From reading the code, there's no exception handling or null checking,
which means that:

- If an exception is thrown, it will cause the entire job to fail (this has
happened to me in production)
- If null is passed, a null value will be pushed down to kafkaProducer.send
which is undesirable.

What are the options here?



-- 
Best Regards,
Yuval Itzchakov.

Re: Ignoring invalid values in KafkaSerializationSchema

Posted by Alexey Trenikhun <ye...@msn.com>.

You could forward tombstone records to “graveyard” topic, this way they will not confuse anyone reading from regular topic

________________________________
From: Yuval Itzchakov <yu...@gmail.com>
Sent: Thursday, September 24, 2020 11:50:28 AM
To: Arvid Heise <ar...@ververica.com>
Cc: Matthias Pohl <ma...@ververica.com>; user <us...@flink.apache.org>
Subject: Re: Ignoring invalid values in KafkaSerializationSchema

Hi Arvid,

Thanks for the response:

The topic is not log compacted and these invalid values are not actually tombstones, I wouldn't want anyone to misinterpret them as such.

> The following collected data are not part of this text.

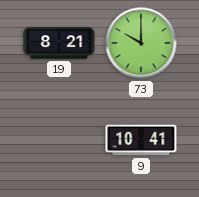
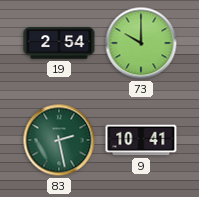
19: 8:21 -> 2:54
83: none -> 2:28
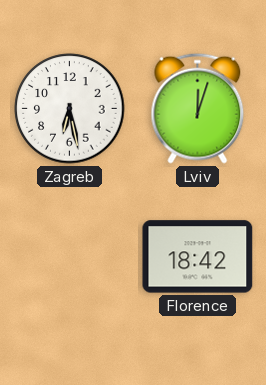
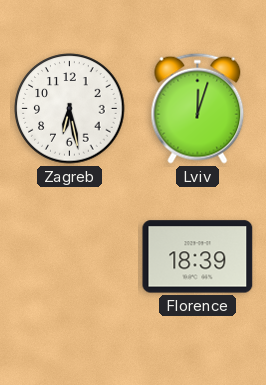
Florence: 18:42 -> 18:39
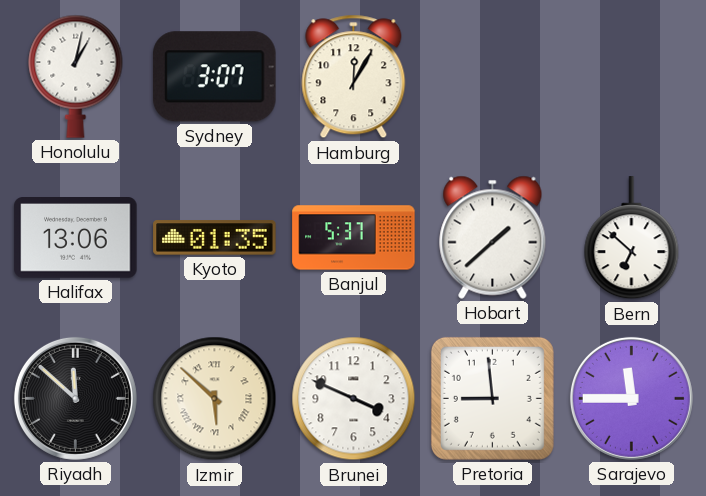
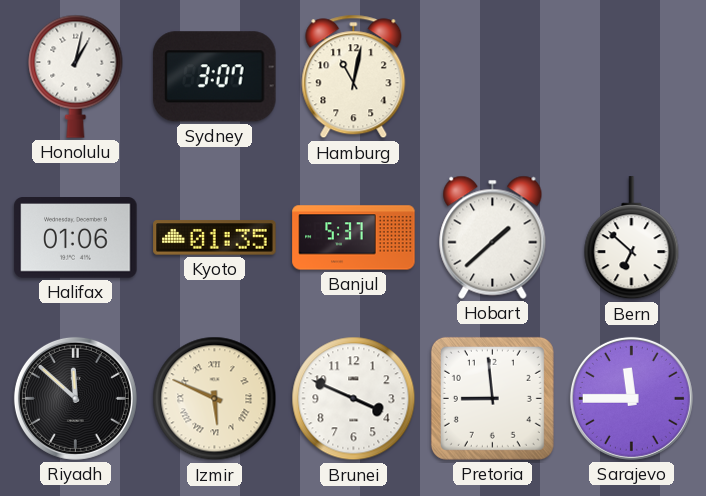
Hamburg: 12:05 -> 11:02
Halifax: 13:06 -> 01:06
Izmir: 5:52 -> 5:49
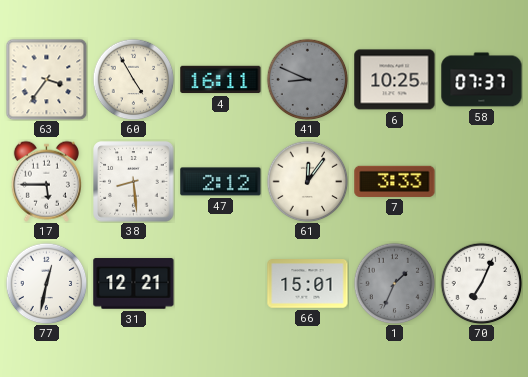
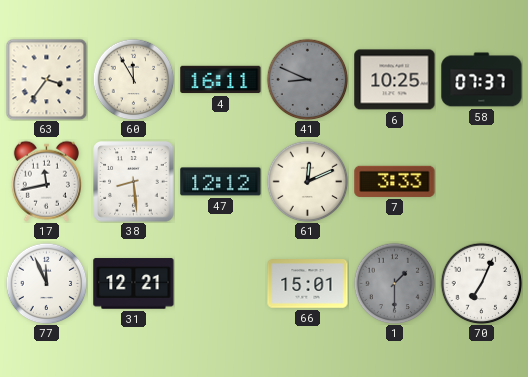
60: 4:55 -> 11:55
17: 5:45 -> 11:43
47: 2:12 -> 12:12
61: 12:06 -> 12:11
77: 12:32 -> 11:56
1: 1:34 -> 1:30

Regarding filtering the rows in a separate flatMap, that's a great idea. Only problem is that the rows are opaque from the perspective of the stream (literally could be any SQL Table), traversing them via the RowTypeInfo can end up being expensive.

Wrapping the KafkaProducer is the path I thought about. Ideally though, I think exception handling should be part of the SerializationSchema contract as things may fail eventually, and having a clear way to opt-out such values would be great.

On Thu, Sep 24, 2020, 18:44 Arvid Heise <ar...@ververica.com>> wrote:
Hi Yuval,

Here are some workarounds.

One option is to use a tombstone record (0 byte payload) and filter it downstream. If it's log-compacted, Kafka would filter them on compaction.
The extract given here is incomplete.